(Page images and extracted text)
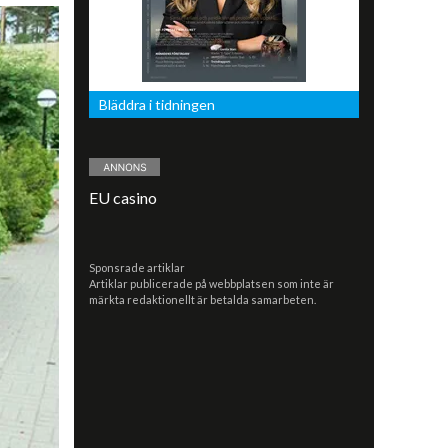
Bläddra i tidningen
EU casino
Sponsrade artiklar
Artiklar publicerade på webbplatsen som inte är
märkta redaktionellt är betalda samarbeten.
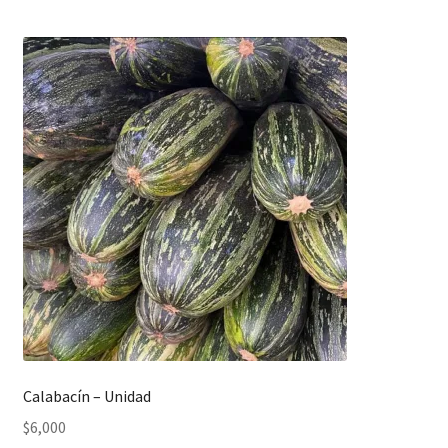
Calabacín – Unidad
$
6,000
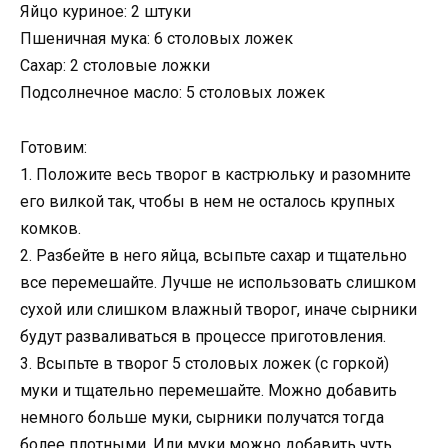
Яйцо куриное: 2 штуки
Пшеничная мука: 6 столовых ложек
Сахар: 2 столовые ложки
Подсолнечное масло: 5 столовых ложек
Готовим:
1. Положите весь творог в кастрюльку и разомните
его вилкой так, чтобы в нем не осталось крупных
комков.
2. Разбейте в него яйца, всыпьте сахар и тщательно
все перемешайте. Лучше не использовать слишком
сухой или слишком влажный творог, иначе сырники
будут разваливаться в процессе приготовления.
3. Всыпьте в творог 5 столовых ложек (с горкой)
муки и тщательно перемешайте. Можно добавить
немного больше муки, сырники получатся тогда
более плотными. Или муки можно добавить чуть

• _Work to complete_
Print exactly the first line of the entries and every line after it through the one that contains "1. Положите весь", leaving the pictures out.

• _Result of the task_
Bläddra i tidningen
EU casino
Sponsrade artiklar
Artiklar publicerade på webbplatsen som inte är
märkta redaktionellt är betalda samarbeten.
Calabacín – Unidad
$
6,000
Яйцо куриное: 2 штуки
Пшеничная мука: 6 столовых ложек
Сахар: 2 столовые ложки
Подсолнечное масло: 5 столовых ложек
Готовим:
1. Положите весь творог в кастрюльку и разомните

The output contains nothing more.